Onam sadya used to be a modest affair in the 1950s and ’60s when a maximum of nine dishes were served. However, the arrival of other dishes like sambar (a lentil-based stew with vegetables) and avial (made with mixed vegetables in a thick coconut and yogurt paste seasoned with coconut oil and curry leaves) from neighbouring Tamil Nadu, led to an increase in the number of dishes served during the celebratory meal.
Now, a traditional Onam sadya is incomplete without banana chips, pappadoms, sweet and sour pickles, aviyal, sambar, dal, ghee, rasam, buttermilk, chutney powder made from grated coconut, and several payasams (rice puddings) eaten on their own or mixed with a small ripe plantain.
Not all vegetarian
“Though everyone celebrates Thiru Onam to welcome Mahabali, there is no homogeneity in the feast,” said Gopalakrishnan.

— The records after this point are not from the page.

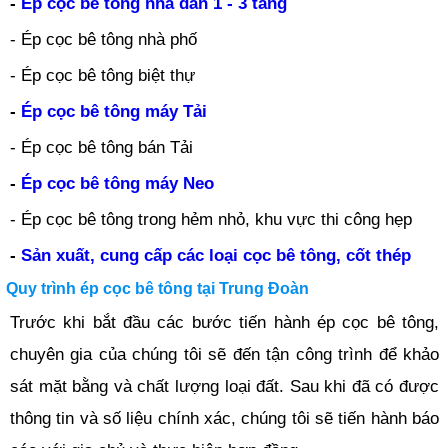
-
Ép cọc bê tông nhà dân 1 - 3 tầng
- Ép cọc bê tông nhà phố
- Ép cọc bê tông biệt thự
-
Ép cọc bê tông máy Tải
- Ép cọc bê tông bán Tải
-
Ép cọc bê tông máy Neo
- Ép cọc bê tông trong hẻm nhỏ, khu vực thi công hẹp
-
Sản xuất, cung cấp các loại cọc bê tông, cốt thép
Quy trình ép cọc bê tông tại Trung Đoàn
Trước khi bắt đầu các bước tiến hành ép cọc bê tông,
chuyên gia của chúng tôi sẽ đến tận công trình để khảo
sát mặt bằng và chất lượng loại đất. Sau khi đã có được
thông tin và số liệu chính xác, chúng tôi sẽ tiến hành báo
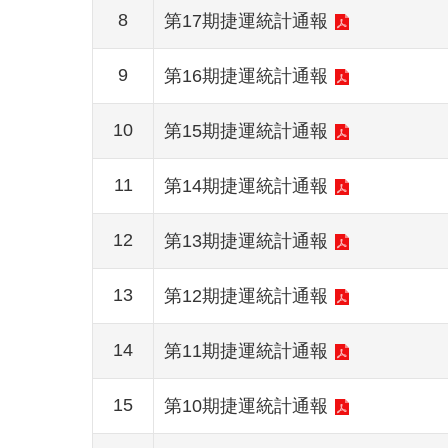
8
第17期捷運統計通報
9
第16期捷運統計通報
10
第15期捷運統計通報
11
第14期捷運統計通報
12
第13期捷運統計通報
13
第12期捷運統計通報
14
第11期捷運統計通報
15
第10期捷運統計通報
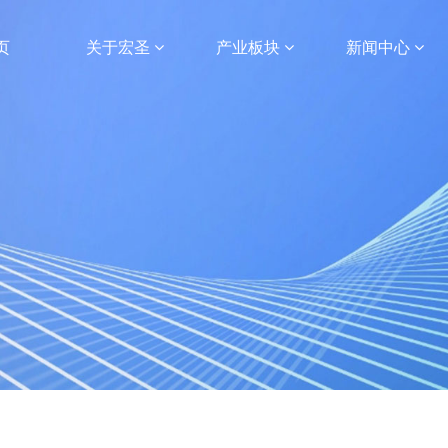
页
关于宏圣
产业板块
新闻中心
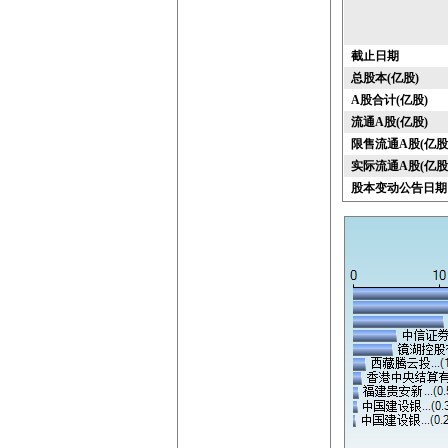
截止日期
总股本(亿股)
A股合计(亿股)
流通A股(亿股)
限售流通A股(亿股
实际流通A股(亿股
股本变动公告日期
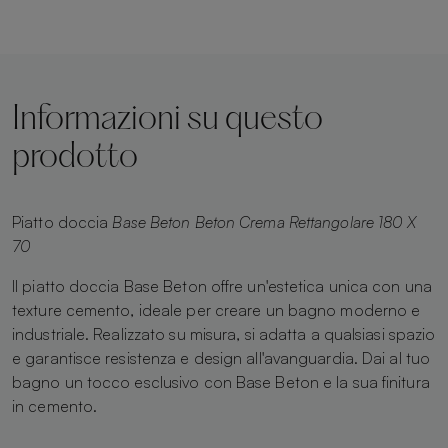
Informazioni su questo
prodotto
Piatto doccia
Base Beton Beton Crema Rettangolare 180 X
70
Il piatto doccia Base Beton offre un'estetica unica con una
texture cemento, ideale per creare un bagno moderno e
industriale. Realizzato su misura, si adatta a qualsiasi spazio
e garantisce resistenza e design all'avanguardia. Dai al tuo
bagno un tocco esclusivo con Base Beton e la sua finitura
in cemento.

He said that the feast is quintessentially a vegetarian affair in Kerala’s southern and central districts, but people in the northern districts prefer to eat non-vegetarian food along with the other sadya preparations.
“The reason for this difference is not known,” he said.
It is little wonder then that the demand for fish and chicken in the state increases during the Onam season. In fact, the Kerala State Co-operative Federation for Fisheries Development Limited promoted a “fresh fish Onam combo kit” from August 31 to September 3 for its customers.
The North-South divide exists in the preparation of vegetarian dishes for sadya too.
Sadya expert Kannan, who is from the Kottayam district in South Kerala, said the number of sadya dishes prepared in the South is usually more than the number of dishes served for the feast in North Kerala.
“A traditional South Kerala Onam sadya will include parippu [moong dal topped with seasoning and ghee] and sambar, rasam, avial, thoran [a stir-fried vegetable, mostly cabbage, with grated coconut], pachadi [a yogurt-based gravy with grated coconut that can be made with either cucumber, pineapple, beetroot, okra or raw mango], one koottukari [a sweet and spicy mix of vegetables cooked with Bengal gram], two kinds of upperi [banana chips and banana chips coated with jaggery], pappadoms, pazham [banana], one uppilittathu [picked vegetables] and payasam,” he said.
He added that people from North prefer only one variety of upperi.
‘Traditional dishes disappearing’
Screenwriter and food lover Bipin Chandran said that it did not matter whether people ate vegetarian or non-vegetarian dishes on Thiru Onam. What concerned him was that traditional Kerala sadya preparations were gradually disappearing because of the popularity of newer dishes.
“No one has time to cook puzhukku [a dry preparation of root vegetables, raw bananas and red cow peas], which is our traditional food,” he said. “Almost all the delicacies that we serve in the Onam feast came from other places, but we have made it our own.”
Gopalakrishnan pointed to a more alarming trend. He said that people are losing interest in cooking and serving sadya during Onam. “It is a tedious process,” he said. “People don’t want to spend much time on cooking. I think this tradition will fade into oblivion soon.”
Gopalakrishnan articulated a thought that is likely to horrify sadya lovers.
“I wouldn’t be surprised if Keralites began to rely on easy-to-cook non-vegetarian dishes, such as biryani, during Onam,” he said. “Youngsters have already developed a craving for non-vegetarian delicacies. It will grow in the coming years.”